> **YOUR INSTRUCTIONS**
A faithful copy of all the entries is required, with no pictures in it.

Data excerpts
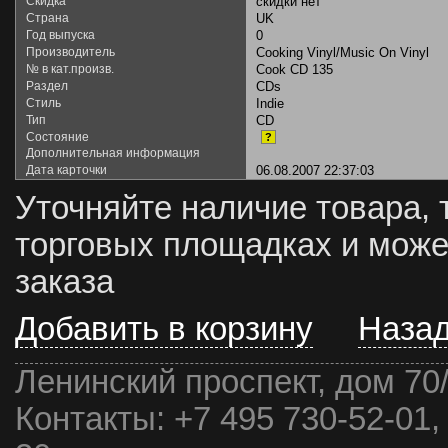
Скидка
скидки нет
Страна
UK
Год выпуска
0
Производитель
Cooking Vinyl/Music On Vinyl
№ в кат.произв.
Cook CD 135
Раздел
CDs
Стиль
Indie
Тип
CD
Состояние
?
Дополнительная информация
Дата карточки
06.08.2007 22:37:03
Уточняйте наличие товара, 
торговых площадках и може
заказа
Добавить в корзину
Наза
Ленинский проспект, дом 70
Контакты:
+7 495 730-52-01,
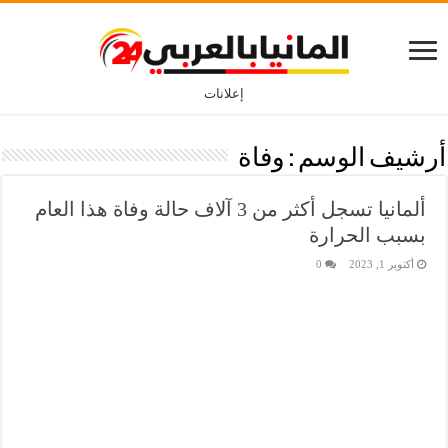
إعلانات
أرشيف الوسم :
وفاة
ألمانيا تسجل أكثر من 3 آلاف حالة وفاة هذا العام
بسبب الحرارة
أكتوبر 1, 2023
0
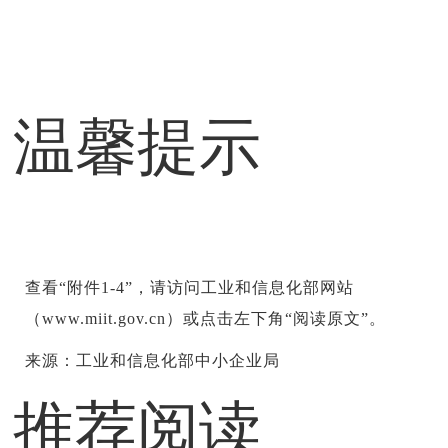
温馨提示
查看“附件1-4”，请访问工业和信息化部网站
（www.miit.gov.cn）或点击左下角“阅读原文”。
来源：工业和信息化部中小企业局
推荐阅读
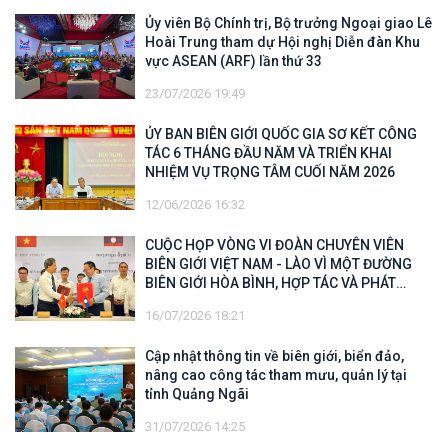
Ủy viên Bộ Chính trị, Bộ trưởng Ngoại giao Lê
Hoài Trung tham dự Hội nghị Diễn đàn Khu
vực ASEAN (ARF) lần thứ 33
23/07/2026 19:49
ỦY BAN BIÊN GIỚI QUỐC GIA SƠ KẾT CÔNG
TÁC 6 THÁNG ĐẦU NĂM VÀ TRIỂN KHAI
NHIỆM VỤ TRỌNG TÂM CUỐI NĂM 2026
12/06/2026 16:32
CUỘC HỌP VÒNG VI ĐOÀN CHUYÊN VIÊN
BIÊN GIỚI VIỆT NAM - LÀO VÌ MỘT ĐƯỜNG
BIÊN GIỚI HÒA BÌNH, HỢP TÁC VÀ PHÁT
TRIỂN
16/07/2026 18:21
Cập nhật thông tin về biên giới, biển đảo,
nâng cao công tác tham mưu, quản lý tại
tỉnh Quảng Ngãi
31/07/2026 14:25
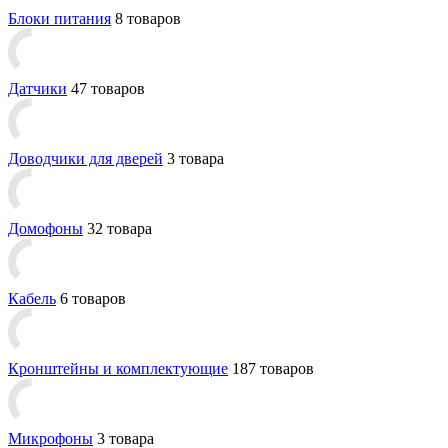
Блоки питания
8 товаров
Датчики
47 товаров
Доводчики для дверей
3 товара
Домофоны
32 товара
Кабель
6 товаров
Кронштейны и комплектующие
187 товаров
Микрофоны
3 товара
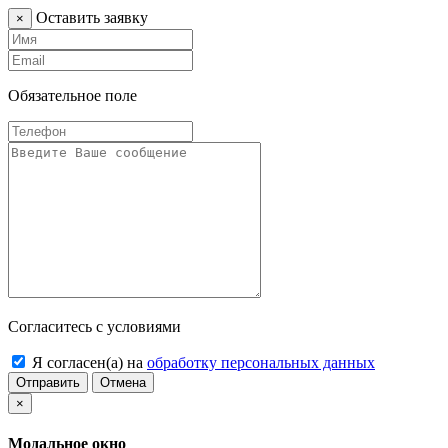
Оставить заявку
×
Обязательное поле
Согласитесь с условиями
Я согласен(а) на
обработку персональных данных
Отправить
Отмена
×
Модальное окно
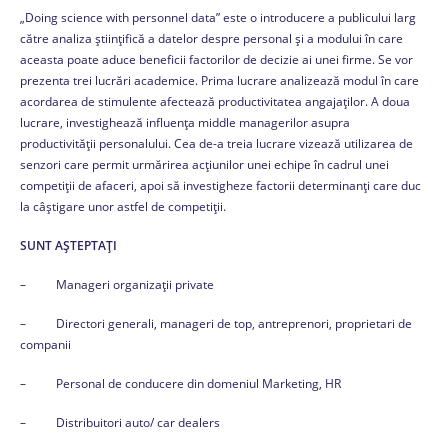
„Doing science with personnel data” este o introducere a publicului larg
către analiza științifică a datelor despre personal și a modului în care
aceasta poate aduce beneficii factorilor de decizie ai unei firme. Se vor
prezenta trei lucrări academice. Prima lucrare analizează modul în care
acordarea de stimulente afectează productivitatea angajaților. A doua
lucrare, investighează influența middle managerilor asupra
productivității personalului. Cea de-a treia lucrare vizează utilizarea de
senzori care permit urmărirea acțiunilor unei echipe în cadrul unei
competiții de afaceri, apoi să investigheze factorii determinanți care duc
la câștigare unor astfel de competiții.
SUNT AȘTEPTAȚI
– Manageri organizații private
– Directori generali, manageri de top, antreprenori, proprietari de
companii
– Personal de conducere din domeniul Marketing, HR
– Distribuitori auto/ car dealers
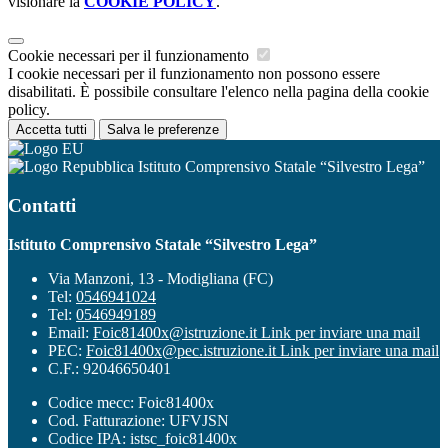
visionare la
COOKIE POLICY
.
Cookie necessari per il funzionamento
I cookie necessari per il funzionamento non possono essere
disabilitati. È possibile consultare l'elenco nella pagina della cookie
policy.
Accetta tutti
Salva le preferenze
Istituto Comprensivo Statale “Silvestro Lega”
Contatti
Istituto Comprensivo Statale “Silvestro Lega”
Via Manzoni, 13 - Modigliana (FC)
Tel:
0546941024
Tel:
0546949189
Email:
Foic81400x@istruzione.it
Link per inviare una mail
PEC:
Foic81400x@pec.istruzione.it
Link per inviare una mail
C.F.: 92046650401
Codice mecc: Foic81400x
Cod. Fatturazione: UFVJSN
Codice IPA: istsc_foic81400x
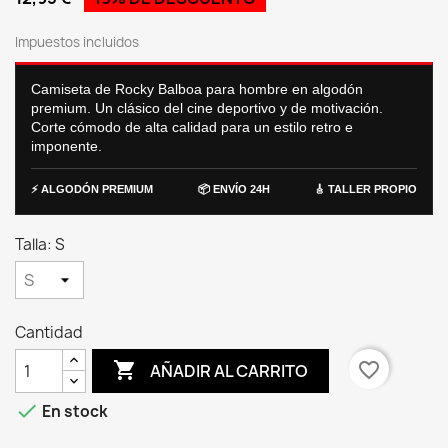
Impuestos incluidos
Camiseta de Rocky Balboa para hombre en algodón
premium. Un clásico del cine deportivo y de motivación.
Corte cómodo de alta calidad para un estilo retro e
imponente.
⚡ ALGODÓN PREMIUM
📦 ENVÍO 24H
🎸 TALLER PROPIO
Talla: S
Cantidad

favorite_border
AÑADIR AL CARRITO

En stock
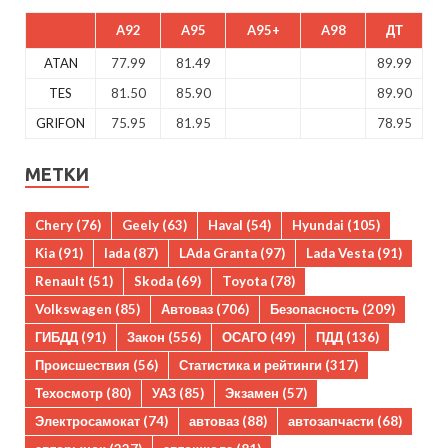
A92
A95
A95+
A98
ДТ
ATAN
77.99
81.49
89.99
TES
81.50
85.90
89.90
GRIFON
75.95
81.95
78.95
МЕТКИ
Chery
(76)
Geely
(63)
Haval
(54)
Hyundai
(105)
Kia
(91)
lada
(87)
LAda Granta
(97)
Lada Vesta
(91)
Renault
(51)
Skoda
(69)
Toyota
(78)
Volkswagen
(85)
Автоваз
(706)
Безопасность
(209)
ГИБДД
(91)
Закон
(556)
ОСАГО
(49)
ПДД
(136)
Происшествия
(56)
Статистика и рейтинги
(317)
Техосмотр
(80)
УАЗ
(85)
Экзамен
(57)
Электросамокат
(74)
автоваз
(88)
автозапчасти
(68)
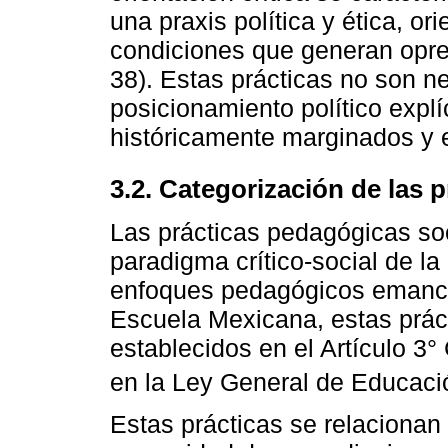
una praxis política y ética, or
condiciones que generan opresi
38). Estas prácticas no son ne
posicionamiento político explí
históricamente marginados y en
3.2. Categorización de las 
Las prácticas pedagógicas soc
paradigma crítico-social de la
enfoques pedagógicos emanci
Escuela Mexicana, estas práct
establecidos en el Artículo 3
en la Ley General de Educaci
Estas prácticas se relaciona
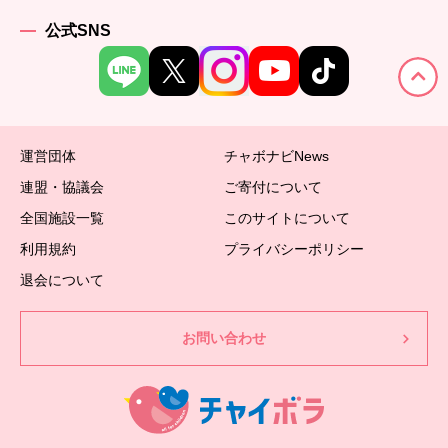
公式SNS
運営団体
チャボナビNews
連盟・協議会
ご寄付について
全国施設一覧
このサイトについて
利用規約
プライバシーポリシー
退会について
お問い合わせ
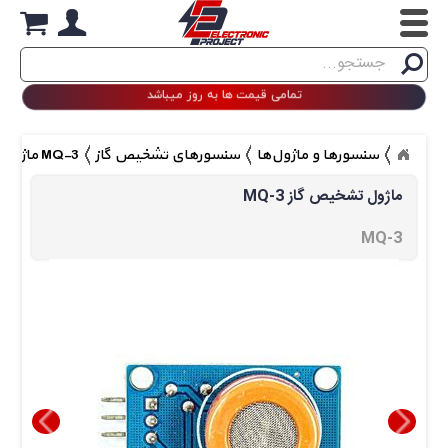
Search
جستجو
تمامی قیمت ها به روز میباشد
سنسورها و ماژول‌ها
سنسورهای تشخیص گاز
MQ-3 ماژول تشخیص گاز
MQ-3 ماژول تشخیص گاز 
MQ-3 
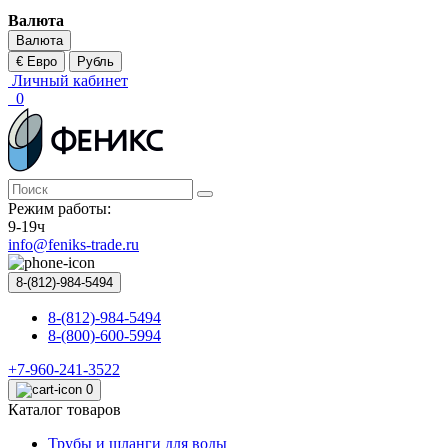
Валюта
Валюта
€ Евро
Рубль
Личный кабинет
0
Режим работы:
9-19ч
info@feniks-trade.ru
8-(812)-984-5494
8-(812)-984-5494
8-(800)-600-5994
+7-960-241-3522
0
Каталог товаров
Трубы и шланги для воды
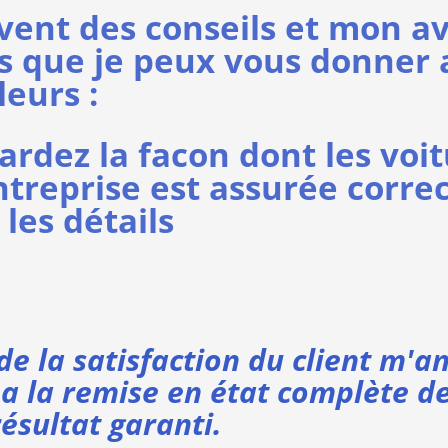
nt des conseils et mon av
ls que je peux vous donner 
leurs :
gardez la facon dont les voi
ntreprise est assurée corr
les détails
de la satisfaction du client m'a
a la remise en état complète de
résultat garanti.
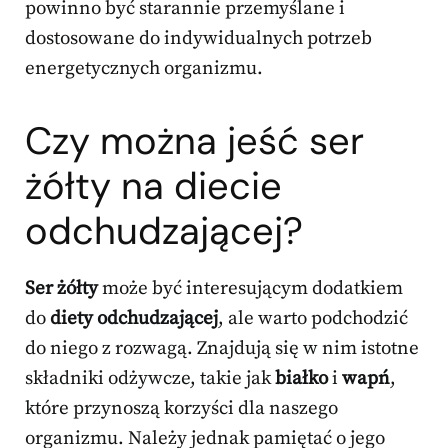
powinno być starannie przemyślane i
dostosowane do indywidualnych potrzeb
energetycznych organizmu.
Czy można jeść ser
żółty na diecie
odchudzającej?
Ser żółty
może być interesującym dodatkiem
do
diety odchudzającej
, ale warto podchodzić
do niego z rozwagą. Znajdują się w nim istotne
składniki odżywcze, takie jak
białko
i
wapń
,
które przynoszą korzyści dla naszego
organizmu. Należy jednak pamiętać o jego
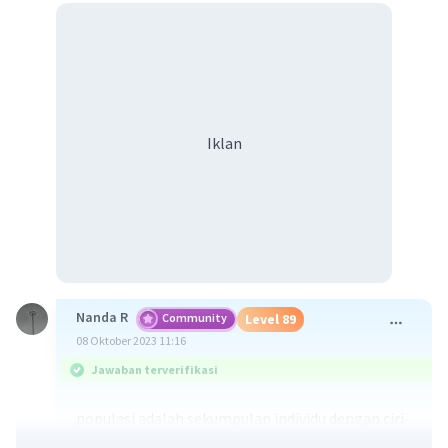
Iklan
Nanda R
Community
Level 89
08 Oktober 2023 11:16
Jawaban terverifikasi
populasi adalah sekumpulan individu dengan ciri-
ciri yang sama yang hidup di tempat yang sama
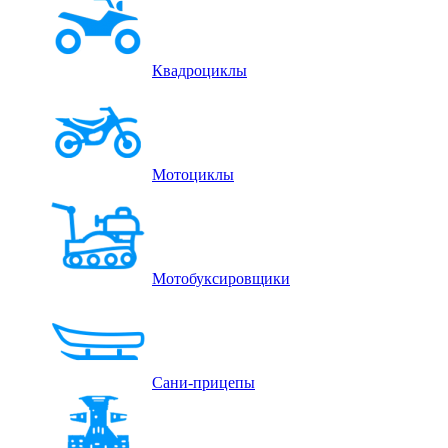
Квадроциклы
Мотоциклы
Мотобуксировщики
Сани-прицепы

> **RESPONSE TO THE TASK**
Скидка
скидки нет
Страна
UK
Год выпуска
0
Производитель
Cooking Vinyl/Music On Vinyl
№ в кат.произв.
Cook CD 135
Раздел
CDs
Стиль
Indie
Тип
CD
Состояние
?
Дополнительная информация
Дата карточки
06.08.2007 22:37:03
Уточняйте наличие товара, 
торговых площадках и може
заказа
Добавить в корзину
Наза
Ленинский проспект, дом 70
Контакты:
+7 495 730-52-01,
إعلانات
أرشيف الوسم :
وفاة
ألمانيا تسجل أكثر من 3 آلاف حالة وفاة هذا العام
بسبب الحرارة
أكتوبر 1, 2023
0
温馨提示
查看“附件1-4”，请访问工业和信息化部网站
（www.miit.gov.cn）或点击左下角“阅读原文”。
来源：工业和信息化部中小企业局
推荐阅读
Ủy viên Bộ Chính trị, Bộ trưởng Ngoại giao Lê
Hoài Trung tham dự Hội nghị Diễn đàn Khu
vực ASEAN (ARF) lần thứ 33
23/07/2026 19:49
ỦY BAN BIÊN GIỚI QUỐC GIA SƠ KẾT CÔNG
TÁC 6 THÁNG ĐẦU NĂM VÀ TRIỂN KHAI
NHIỆM VỤ TRỌNG TÂM CUỐI NĂM 2026
12/06/2026 16:32
CUỘC HỌP VÒNG VI ĐOÀN CHUYÊN VIÊN
BIÊN GIỚI VIỆT NAM - LÀO VÌ MỘT ĐƯỜNG
BIÊN GIỚI HÒA BÌNH, HỢP TÁC VÀ PHÁT
TRIỂN
16/07/2026 18:21
Cập nhật thông tin về biên giới, biển đảo,
nâng cao công tác tham mưu, quản lý tại
tỉnh Quảng Ngãi
31/07/2026 14:25
Блоки питания
8 товаров
Датчики
47 товаров
Доводчики для дверей
3 товара
Домофоны
32 товара
Кабель
6 товаров
Кронштейны и комплектующие
187 товаров
Микрофоны
3 товара
Оставить заявку
×
Обязательное поле
Согласитесь с условиями
Я согласен(а) на
обработку персональных данных
Отправить
Отмена
×
Модальное окно
„Doing science with personnel data” este o introducere a publicului larg
către analiza științifică a datelor despre personal și a modului în care
aceasta poate aduce beneficii factorilor de decizie ai unei firme. Se vor
prezenta trei lucrări academice. Prima lucrare analizează modul în care
acordarea de stimulente afectează productivitatea angajaților. A doua
lucrare, investighează influența middle managerilor asupra
productivității personalului. Cea de-a treia lucrare vizează utilizarea de
senzori care permit urmărirea acțiunilor unei echipe în cadrul unei
competiții de afaceri, apoi să investigheze factorii determinanți care duc
la câștigare unor astfel de competiții.
SUNT AȘTEPTAȚI
– Manageri organizații private
– Directori generali, manageri de top, antreprenori, proprietari de
companii
– Personal de conducere din domeniul Marketing, HR
– Distribuitori auto/ car dealers
visionare la
COOKIE POLICY
.
Cookie necessari per il funzionamento
I cookie necessari per il funzionamento non possono essere
disabilitati. È possibile consultare l'elenco nella pagina della cookie
policy.
Accetta tutti
Salva le preferenze
Istituto Comprensivo Statale “Silvestro Lega”
Contatti
Istituto Comprensivo Statale “Silvestro Lega”
Via Manzoni, 13 - Modigliana (FC)
Tel:
0546941024
Tel:
0546949189
Email:
Foic81400x@istruzione.it
Link per inviare una mail
PEC:
Foic81400x@pec.istruzione.it
Link per inviare una mail
C.F.: 92046650401
Codice mecc: Foic81400x
Cod. Fatturazione: UFVJSN
Codice IPA: istsc_foic81400x
Impuestos incluidos
Camiseta de Rocky Balboa para hombre en algodón
premium. Un clásico del cine deportivo y de motivación.
Corte cómodo de alta calidad para un estilo retro e
imponente.
⚡ ALGODÓN PREMIUM
📦 ENVÍO 24H
🎸 TALLER PROPIO
Talla: S
Cantidad

favorite_border
AÑADIR AL CARRITO

En stock
A92
A95
A95+
A98
ДТ
ATAN
77.99
81.49
89.99
TES
81.50
85.90
89.90
GRIFON
75.95
81.95
78.95
МЕТКИ
Chery
(76)
Geely
(63)
Haval
(54)
Hyundai
(105)
Kia
(91)
lada
(87)
LAda Granta
(97)
Lada Vesta
(91)
Renault
(51)
Skoda
(69)
Toyota
(78)
Volkswagen
(85)
Автоваз
(706)
Безопасность
(209)
ГИБДД
(91)
Закон
(556)
ОСАГО
(49)
ПДД
(136)
Происшествия
(56)
Статистика и рейтинги
(317)
Техосмотр
(80)
УАЗ
(85)
Экзамен
(57)
Электросамокат
(74)
автоваз
(88)
автозапчасти
(68)
una praxis política y ética, or
condiciones que generan opresi
38). Estas prácticas no son ne
posicionamiento político explí
históricamente marginados y en
3.2. Categorización de las 
Las prácticas pedagógicas soc
paradigma crítico-social de la
enfoques pedagógicos emanci
Escuela Mexicana, estas práct
establecidos en el Artículo 3
en la Ley General de Educaci
Estas prácticas se relaciona
公式SNS
運営団体
チャボナビNews
連盟・協議会
ご寄付について
全国施設一覧
このサイトについて
利用規約
プライバシーポリシー
退会について
お問い合わせ
Search
جستجو
تمامی قیمت ها به روز میباشد
سنسورها و ماژول‌ها
سنسورهای تشخیص گاز
MQ-3 ماژول تشخیص گاز
MQ-3 ماژول تشخیص گاز 
MQ-3 
Валюта
Валюта
€ Евро
Рубль
Личный кабинет
0
Режим работы:
9-19ч
info@feniks-trade.ru
8-(812)-984-5494
8-(812)-984-5494
8-(800)-600-5994
+7-960-241-3522
0
Каталог товаров
Трубы и шланги для воды
nt des conseils et mon av
ls que je peux vous donner 
leurs :
gardez la facon dont les voi
ntreprise est assurée corr
les détails
de la satisfaction du client m'a
a la remise en état complète de
résultat garanti.
powinno być starannie przemyślane i
dostosowane do indywidualnych potrzeb
energetycznych organizmu.
Czy można jeść ser
żółty na diecie
odchudzającej?
Ser żółty
może być interesującym dodatkiem
do
diety odchudzającej
, ale warto podchodzić
do niego z rozwagą. Znajdują się w nim istotne
składniki odżywcze, takie jak
białko
i
wapń
,
które przynoszą korzyści dla naszego
organizmu. Należy jednak pamiętać o jego
Iklan
Nanda R
Community
Level 89
08 Oktober 2023 11:16
Jawaban terverifikasi
populasi adalah sekumpulan individu dengan ciri-
ciri yang sama yang hidup di tempat yang sama
Квадроциклы
Мотоциклы
Мотобуксировщики
Сани-прицепы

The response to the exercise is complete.